There are a number of plans to help you save for your children’s education, but the first investment you need to make is saving for your own retirement. Unlike for college, you cannot borrow for retirement, and there is no financial aid for the over-65, Florida-bound crowd.

Because of this, don’t even think about saving for education if you haven’t adequately funded your retirement yet. (“Adequately funded” generally means that your current savings plus future expected contributions will generate enough income to maintain your desired lifestyle when combined with any other money you will be receiving, for example Social Security.)

Here’s a second crucial point to consider: Unless you’re prepared to use college savings solely for education, you should not consider any of the education-focused plans. The reason being: If you find you have to spend the money for something else, you will have to pay taxes on it and face a penalty. So if you can’t be sure what the money is going to be used for, a taxable account like a mutual fund or certificate of deposit is likely to be your smartest move. You won’t get a tax break, but at least you can spend the money on whatever you want without worrying about penalties.

Now let’s take a closer look at your choices. If you have fully funded your retirement and are prepared to lock in money for education, probably your best bet is a 529 Savings Plan or a Coverdell Education Savings Account (ESA).

The Argument for a 529

While there are numerous differences between 529s and ESAs, the biggest is that a 529 Savings Plan allows you to contribute far more than an ESA. Contributions to an ESA are limited to $2,000 per year per student, while contributions to a 529 Plan can be as high as $12,000 per year per contributor. For those wishing to contribute even more, 529 Plans allow a one-time contribution of up to $60,000 per contributor per student. This means that a couple could put as much as $120,000 into a 529 account at one time. One-time contributions come with a rule: You cannot give any more money to this student for a period of five years.

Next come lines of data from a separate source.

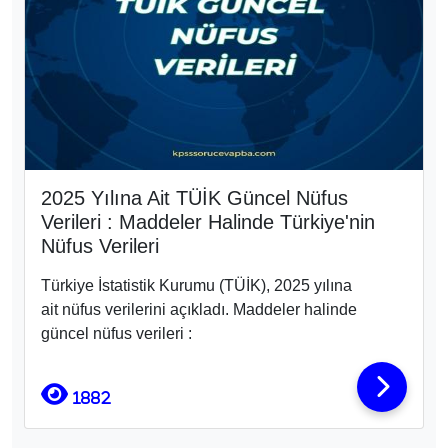
2025 Yılına Ait TÜİK Güncel Nüfus
Verileri : Maddeler Halinde Türkiye'nin
Nüfus Verileri
Türkiye İstatistik Kurumu (TÜİK), 2025 yılına
ait nüfus verilerini açıkladı. Maddeler halinde
güncel nüfus verileri :
1882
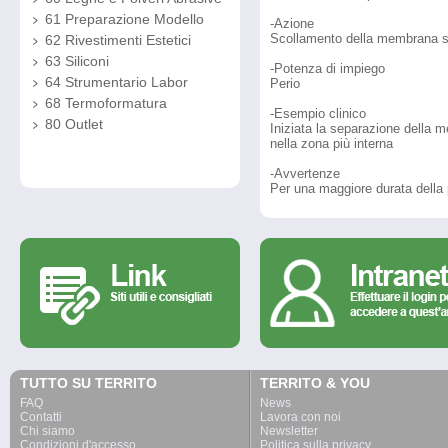
61 Preparazione Modello
-Azione
Scollamento della membrana s
62 Rivestimenti Estetici
63 Siliconi
-Potenza di impiego
64 Strumentario Labor
Perio
68 Termoformatura
-Esempio clinico
80 Outlet
Iniziata la separazione della 
nella zona più interna
-Avvertenze
Per una maggiore durata della
TUTTO SU TERRITO
TERRITO & YOU
FAQ
News
Contatti
Lavora con noi
Chi siamo
Newsletter
Condizioni d'accesso
Politica sulla privacy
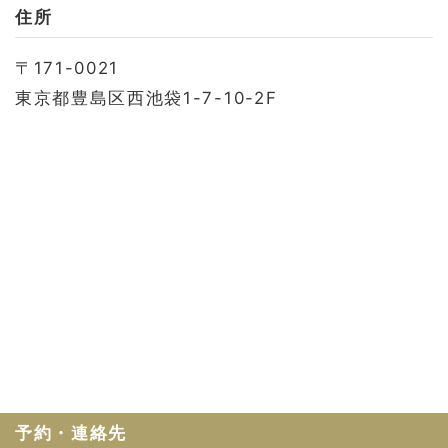
お問い合わせ
住所
会社概要
〒171-0021
利用規約
東京都豊島区西池袋1-7-10-2F
プライバシーポリシー
予約・連絡先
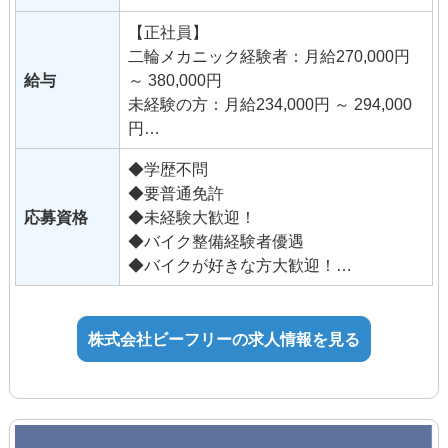
当社は国内外問わず､豊富な車種を扱って
■いろいろなバイクに触れたい！
います｡
【正社員】
■まだバイクの免許を持っていないが、
レアなバイクに出会えると店内の温度が
二輪メカニック経験者：月給270,000円
とにかくバイク大好き！ 仕事を通して成
一気にあがる､そんなバイク好きが集まっ
給与
～ 380,000円
長していきたい方なら問題ありません。
ている会社です｡
未経験の方：月給234,000円 ～ 294,000
バイクの知識が無くても販売には自身が
円
あるなど、他業種からの転職も歓迎しま
※固定残業代（39,000円 〜 70,000円/28
す。
◆学歴不問
時間）を含む
◆要普通免許
時間外労働の有無にかかわらず、固定
応募資格
◆未経験大歓迎！
残業代として支給し、
◆バイク整備経験者優遇
28時間を超える時間外労働は追加で支
◆バイクが好きな方大歓迎！
給。
未経験の方：年齢制限あり（32歳以下）
（法定内21時間、法定外7時間で算出）
年齢制限該当事由：キャリ
ア形成
株式会社ビーフリーの求人情報を見る
■手当
年齢制限の理由：長期勤続
通勤手当
によるキャリア形成を図るため（職務経
役職手当
験不問）
技能手当・資格手当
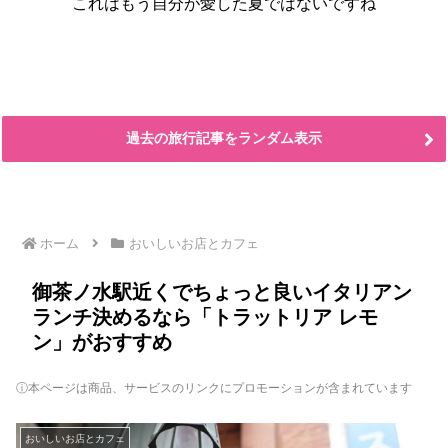
これはもう自分が愛した夏ではないですね
過去の旅行記事をランダム表示
ホーム
おいしいお店とカフェ
御茶ノ水駅近くでちょっと良いイタリアン
ランチ決めるなら「トラットリア レモ
ン」がおすすめ
ⓘ本ページは商品、サービスのリンクにプロモーションが含まれています
おいしいお店とカフェ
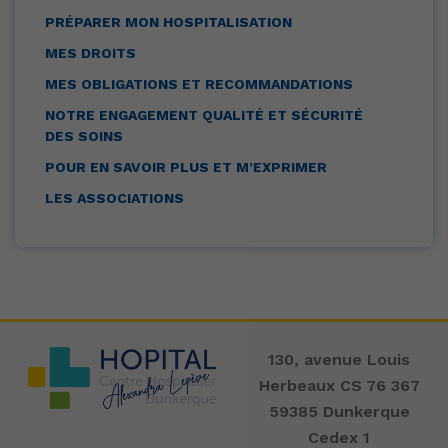
PRÉPARER MON HOSPITALISATION
MES DROITS
MES OBLIGATIONS ET RECOMMANDATIONS
NOTRE ENGAGEMENT QUALITÉ ET SÉCURITÉ
DES SOINS
POUR EN SAVOIR PLUS ET M’EXPRIMER
LES ASSOCIATIONS
130, avenue Louis
Herbeaux CS 76 367
59385 Dunkerque
Cedex 1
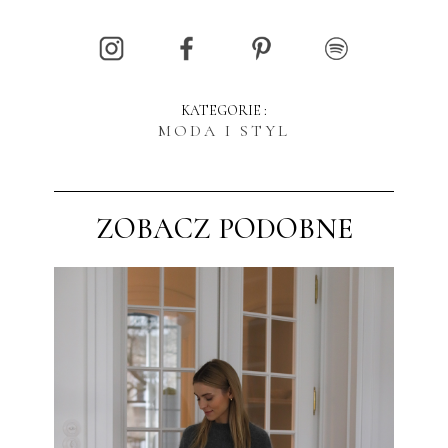
KATEGORIE :
MODA I STYL
ZOBACZ PODOBNE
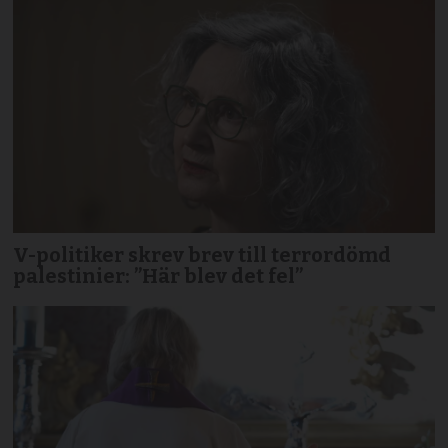
V-politiker skrev brev till terror­dömd
palestinier: ”Här blev det fel”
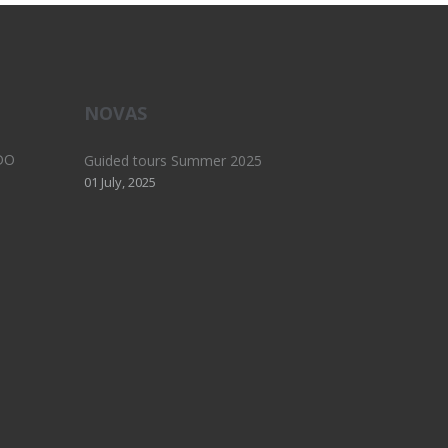
NOVAS
DO
Guided tours Summer 2025
01 July, 2025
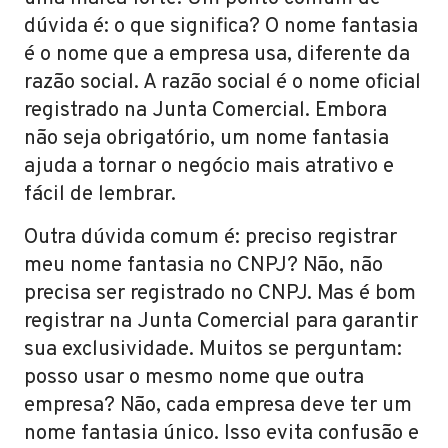
dúvida é: o que significa? O nome fantasia
é o nome que a empresa usa, diferente da
razão social. A razão social é o nome oficial
registrado na Junta Comercial. Embora
não seja obrigatório, um nome fantasia
ajuda a tornar o negócio mais atrativo e
fácil de lembrar.
Outra dúvida comum é: preciso registrar
meu nome fantasia no CNPJ? Não, não
precisa ser registrado no CNPJ. Mas é bom
registrar na Junta Comercial para garantir
sua exclusividade. Muitos se perguntam:
posso usar o mesmo nome que outra
empresa? Não, cada empresa deve ter um
nome fantasia único. Isso evita confusão e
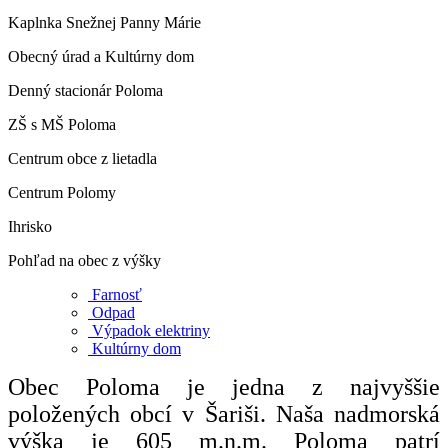
Kaplnka Snežnej Panny Márie
Obecný úrad a Kultúrny dom
Denný stacionár Poloma
ZŠ s MŠ Poloma
Centrum obce z lietadla
Centrum Polomy
Ihrisko
Pohľad na obec z výšky
Farnosť
Odpad
Výpadok elektriny
Kultúrny dom
Obec Poloma je jedna z najvyššie
položených obcí v Šariši. Naša nadmorská
výška je 605 m.n.m. Poloma patrí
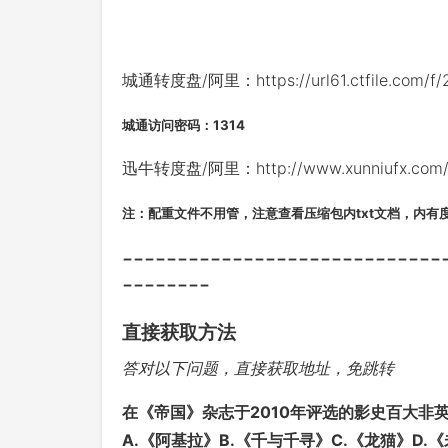
城通转度盘/阿里：https://url61.ctfile.com/f/
城通访问密码：1314
迅牛转度盘/阿里：http://www.xunniufx.com/fi
注：配重文件不用管，注意查看压缩包内txt文档，内有
-----------------------------
--------
直接获取方法
答对以下问题，直接获取地址，免跳转
在《帝国》杂志于2010年评选的影史百大非
A.《阿基拉》B.《千与千寻》C.《龙猫》D.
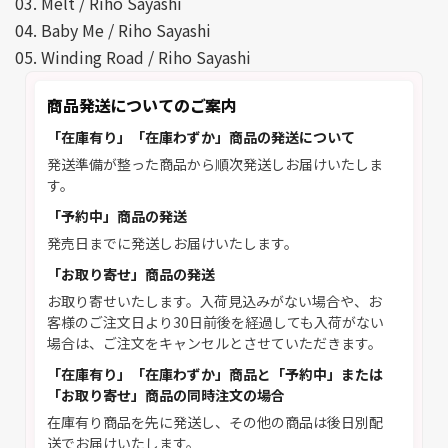
03. Melt / Riho Sayashi
04. Baby Me / Riho Sayashi
05. Winding Road / Riho Sayashi
商品発送についてのご案内
「在庫有り」「在庫わずか」商品の発送について
発送準備が整った商品から順次発送しお届けいたしま
す。
「予約中」商品の発送
発売日までに発送しお届けいたします。
「お取り寄せ」商品の発送
お取り寄せいたします。入荷見込みがない場合や、お
客様のご注文日より30日前後を経過しても入荷がない
場合は、ご注文をキャンセルとさせていただきます。
「在庫有り」「在庫わずか」商品と「予約中」または
「お取り寄せ」商品の同時注文の場合
在庫有り商品を先に発送し、その他の商品は後日別配
送でお届けいたします。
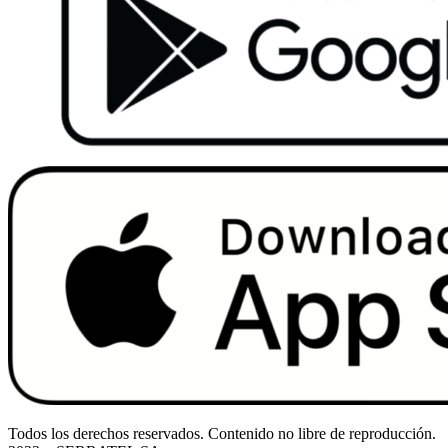
Todos los derechos reservados. Contenido no libre de reproducción.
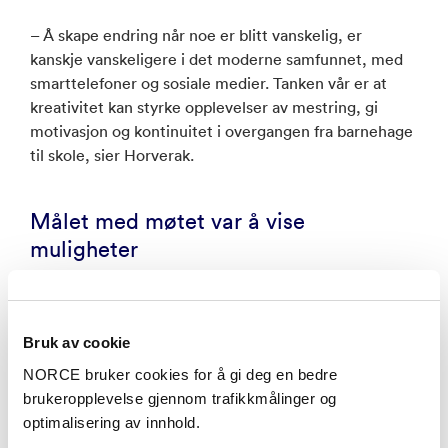
– Å skape endring når noe er blitt vanskelig, er
kanskje vanskeligere i det moderne samfunnet, med
smarttelefoner og sosiale medier. Tanken vår er at
kreativitet kan styrke opplevelser av mestring, gi
motivasjon og kontinuitet i overgangen fra barnehage
til skole, sier Horverak.
Målet med møtet var å vise
muligheter
Øistein hadde også en presentasjon for ansatte i
kommunen i et møte på ettermiddagen. Både ledere
fra flere enheter, PPT-ansatte og kommunalsjef for
Bruk av cookie
oppvekst var med.
NORCE bruker cookies for å gi deg en bedre
brukeropplevelse gjennom trafikkmålinger og
Siste økt var i kommunens Nettverk for trygge
optimalisering av innhold.
voksne, som inkluderer representanter fra barnehager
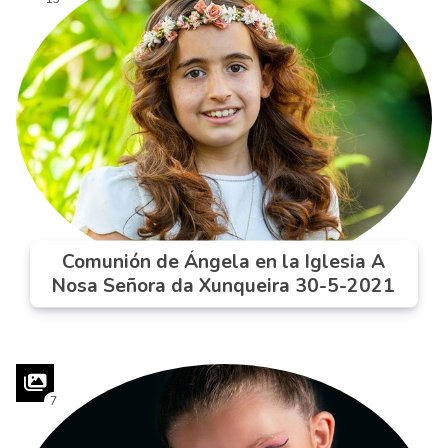
Comunión de Ángela en la Iglesia A
Nosa Señora da Xunqueira 30-5-2021
7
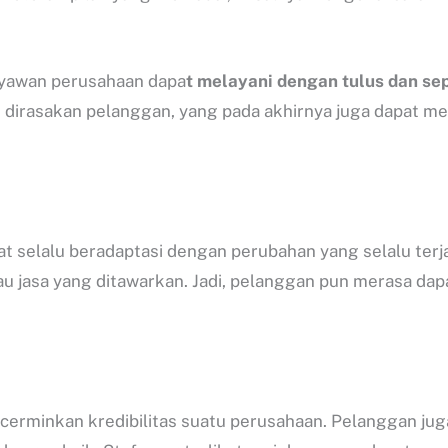
aryawan perusahaan dapa
t melayani dengan tulus dan se
 dirasakan pelanggan, yang pada akhirnya juga dapat me
at selalu beradaptasi dengan perubahan yang selalu terj
u jasa yang ditawarkan. Jadi, pelanggan pun merasa da
erminkan kredibilitas suatu perusahaan. Pelanggan juga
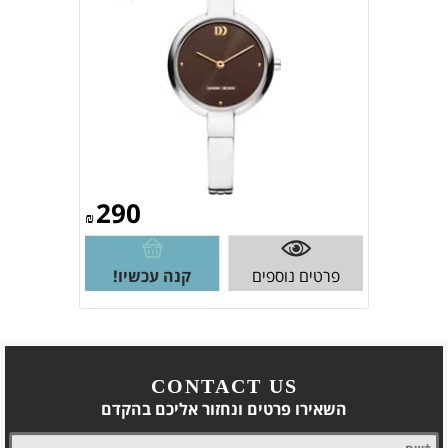
290
₪
פרטים נוספים
קנה עכשיו!
CONTACT US
השאירו פרטים ונחזור אליכם בהקדם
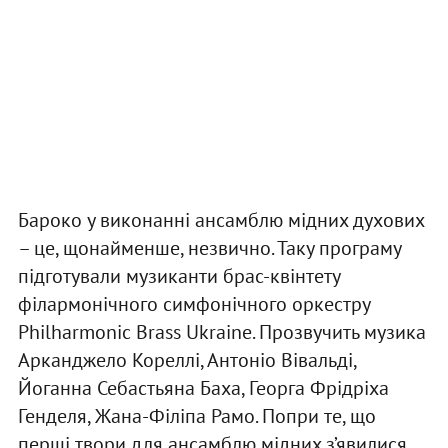
Бароко у виконанні ансамблю мідних духових
– це, щонайменше, незвично. Таку програму
підготували музиканти брас-квінтету
філармонічного симфонічного оркестру
Philharmonic Brass Ukraine. Прозвучить музика
Арканджело Кореллі, Антоніо Вівальді,
Йоганна Себастьяна Баха, Георга Фрідріха
Генделя, Жана-Філіпа Рамо. Попри те, що
перші твори для ансамблю мідних з’явилися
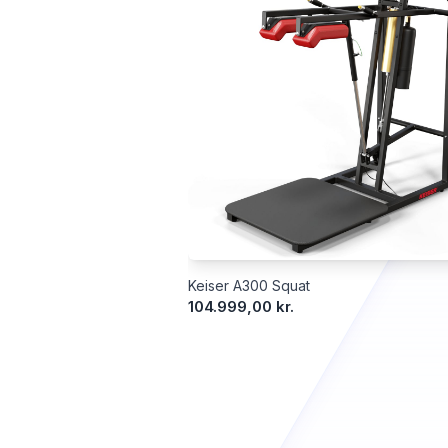
Keiser A300 Squat
104.999,00 kr.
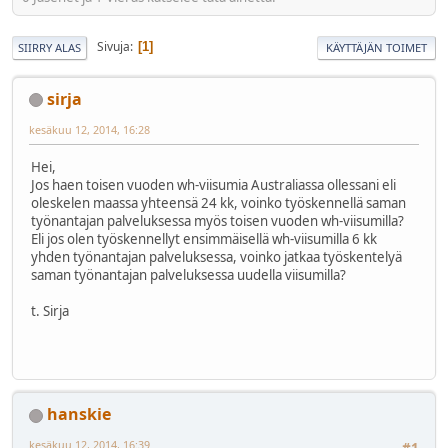
Sivuja
1
SIIRRY ALAS
KÄYTTÄJÄN TOIMET
sirja
kesäkuu 12, 2014, 16:28
Hei,
Jos haen toisen vuoden wh-viisumia Australiassa ollessani eli
oleskelen maassa yhteensä 24 kk, voinko työskennellä saman
työnantajan palveluksessa myös toisen vuoden wh-viisumilla?
Eli jos olen työskennellyt ensimmäisellä wh-viisumilla 6 kk
yhden työnantajan palveluksessa, voinko jatkaa työskentelyä
saman työnantajan palveluksessa uudella viisumilla?
t. Sirja
hanskie
kesäkuu 12, 2014, 16:39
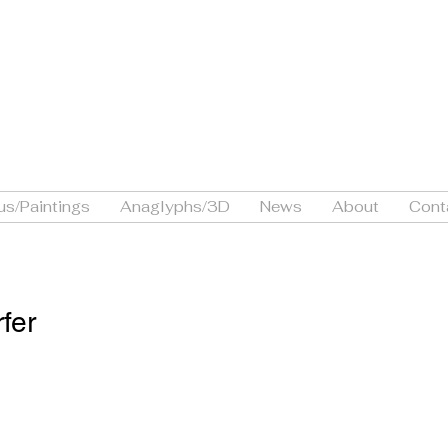
ne
IE
us/Paintings
Anaglyphs/3D
News
About
Cont
rfer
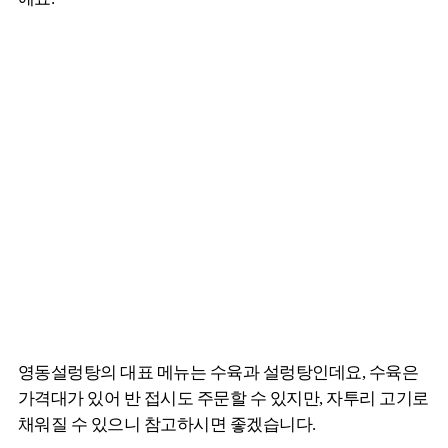
영동설렁탕의 대표 메뉴는 수육과 설렁탕인데요, 수육은
가격대가 있어 반 접시도 주문할 수 있지만, 자투리 고기로
채워질 수 있으니 참고하시면 좋겠습니다.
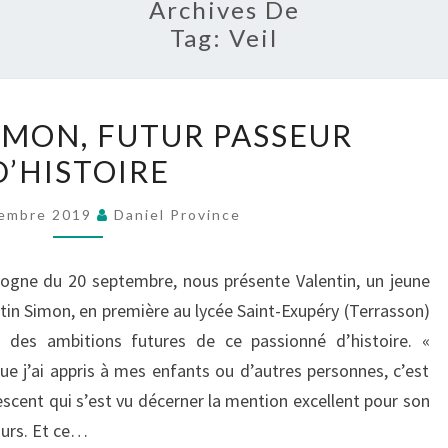
Archives De
Tag:
Veil
VALENTIN
IMON, FUTUR PASSEUR
SIMON,
D’HISTOIRE
FUTUR
PASSEUR
tembre 2019
Daniel Province
D’HISTOIRE
dogne du 20 septembre, nous présente Valentin, un jeune
ntin Simon, en première au lycée Saint-Exupéry (Terrasson)
une des ambitions futures de ce passionné d’histoire. «
ue j’ai appris à mes enfants ou d’autres personnes, c’est
olescent qui s’est vu décerner la mention excellent pour son
ours. Et ce…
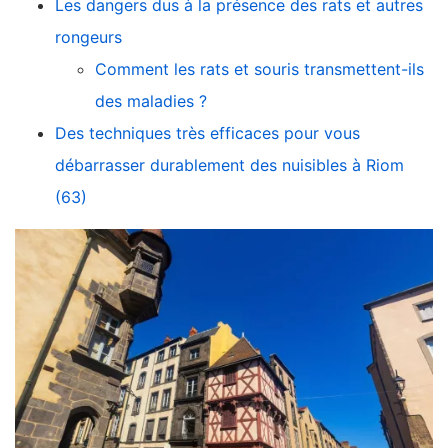
Les dangers dus à la présence des rats et autres
rongeurs
Comment les rats et souris transmettent-ils
des maladies ?
Des techniques très efficaces pour vous
débarrasser durablement des nuisibles à Riom
(63)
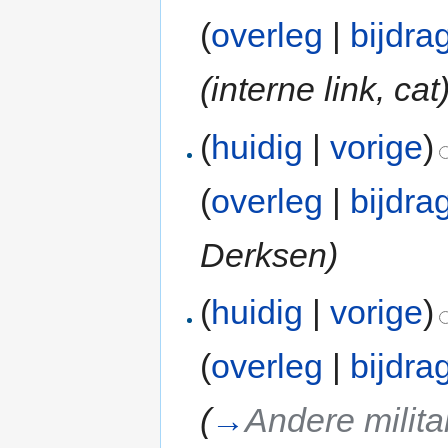
(
overleg
|
bijdra
(interne link, cat
(
huidig
|
vorige
)
(
overleg
|
bijdra
Derksen)
(
huidig
|
vorige
)
(
overleg
|
bijdra
(
→
Andere milita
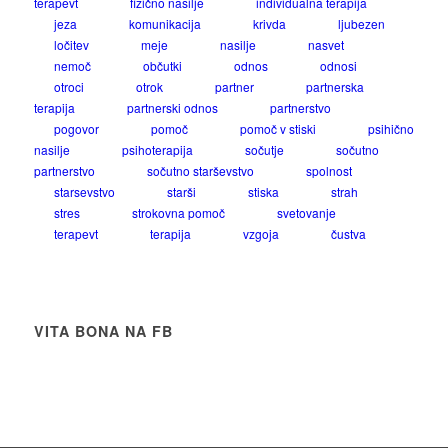
terapevt
fizično nasilje
individualna terapija
jeza
komunikacija
krivda
ljubezen
ločitev
meje
nasilje
nasvet
nemoč
občutki
odnos
odnosi
otroci
otrok
partner
partnerska
terapija
partnerski odnos
partnerstvo
pogovor
pomoč
pomoč v stiski
psihično
nasilje
psihoterapija
sočutje
sočutno
partnerstvo
sočutno starševstvo
spolnost
starsevstvo
starši
stiska
strah
stres
strokovna pomoč
svetovanje
terapevt
terapija
vzgoja
čustva
VITA BONA NA FB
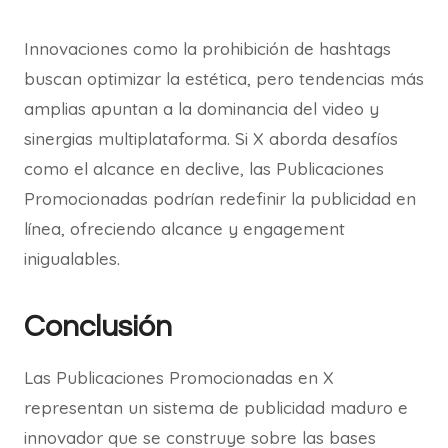
Innovaciones como la prohibición de hashtags
buscan optimizar la estética, pero tendencias más
amplias apuntan a la dominancia del video y
sinergias multiplataforma. Si X aborda desafíos
como el alcance en declive, las Publicaciones
Promocionadas podrían redefinir la publicidad en
línea, ofreciendo alcance y engagement
inigualables.
Conclusión
Las Publicaciones Promocionadas en X
representan un sistema de publicidad maduro e
innovador que se construye sobre las bases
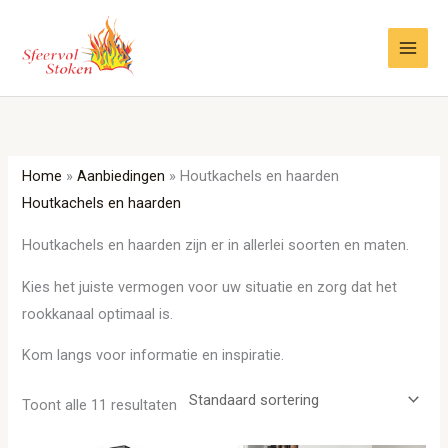
Ga
naar
de
inhoud
Home
»
Aanbiedingen
»
Houtkachels en haarden
Houtkachels en haarden
Houtkachels en haarden zijn er in allerlei soorten en maten.
Kies het juiste vermogen voor uw situatie en zorg dat het
rookkanaal optimaal is.
Kom langs voor informatie en inspiratie.
Toont alle 11 resultaten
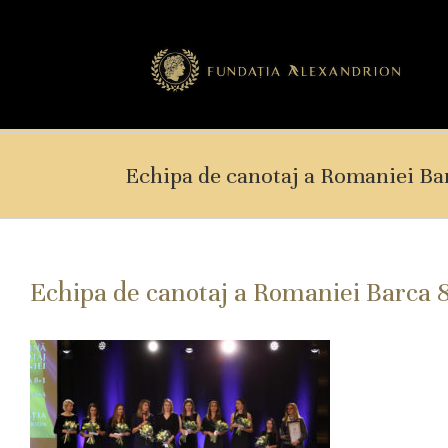
Echipa de canotaj a Romaniei Ba
Echipa de canotaj a Romaniei Barca 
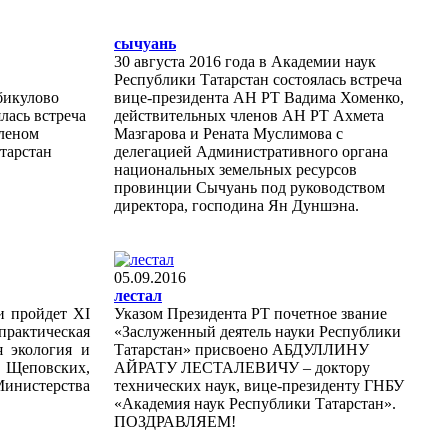
сычуань
30 августа 2016 года в Академии наук
Республики Татарстан состоялась встреча
абикулово
вице-президента АН РТ Вадима Хоменко,
лась встреча
действительных членов АН РТ Ахмета
леном
Мазгарова и Рената Муслимова с
тарстан
делегацией Административного органа
национальных земельных ресурсов
провинции Сычуань под руководством
директора, господина Ян Дуншэна.
05.09.2016
лестал
и пройдет ХI
Указом Президента РТ почетное звание
актическая
«Заслуженный деятель науки Республики
 экология и
Татарстан» присвоено
АБДУЛЛИНУ
 Щеповских,
АЙРАТУ ЛЕСТАЛЕВИЧУ
– доктору
инистерства
технических наук, вице-президенту ГНБУ
«Академия наук Республики Татарстан».
ПОЗДРАВЛЯЕМ!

Another advantage for a 529 Savings Plan is its flexibility. It is fairly easy to change beneficiaries – or even take the money back – if you as the owner decide you need it for something else. Yes, you will have to pay a 10 percent penalty if the money is not used for education, but that is better than not having access to the money if you really need it.

The Pros and Cons of an ESA

If you are saving money for your child to attend a private primary or secondary school, this is the plan for you. An ESA is the only savings program in which the money can grow tax-advantaged and still be used for private school. The money from a 529 Savings Plan can be used only for college.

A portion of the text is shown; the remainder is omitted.